Work instruction:
Repeat each entry as written, dropping any picture you find.

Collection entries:

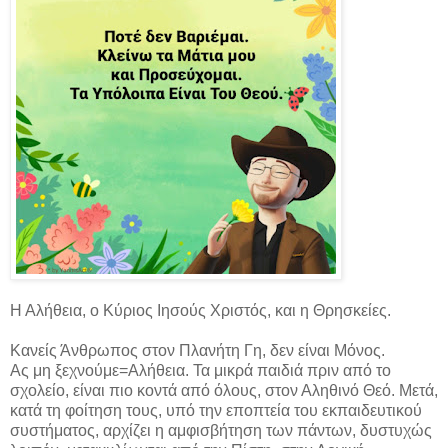
Η Αλήθεια, ο Κύριος Ιησούς Χριστός, και η Θρησκείες.
Κανείς Άνθρωπος στον Πλανήτη Γη, δεν είναι Μόνος.
Ας μη ξεχνούμε=Αλήθεια. Τα μικρά παιδιά πριν από το
σχολείο, είναι πιο κοντά από όλους, στον Αληθινό Θεό. Μετά,
κατά τη φοίτηση τους, υπό την εποπτεία του εκπαιδευτικού
συστήματος, αρχίζει η αμφισβήτηση των πάντων, δυστυχώς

Answer:
Η Αλήθεια, ο Κύριος Ιησούς Χριστός, και η Θρησκείες.
Κανείς Άνθρωπος στον Πλανήτη Γη, δεν είναι Μόνος.
Ας μη ξεχνούμε=Αλήθεια. Τα μικρά παιδιά πριν από το
σχολείο, είναι πιο κοντά από όλους, στον Αληθινό Θεό. Μετά,
κατά τη φοίτηση τους, υπό την εποπτεία του εκπαιδευτικού
συστήματος, αρχίζει η αμφισβήτηση των πάντων, δυστυχώς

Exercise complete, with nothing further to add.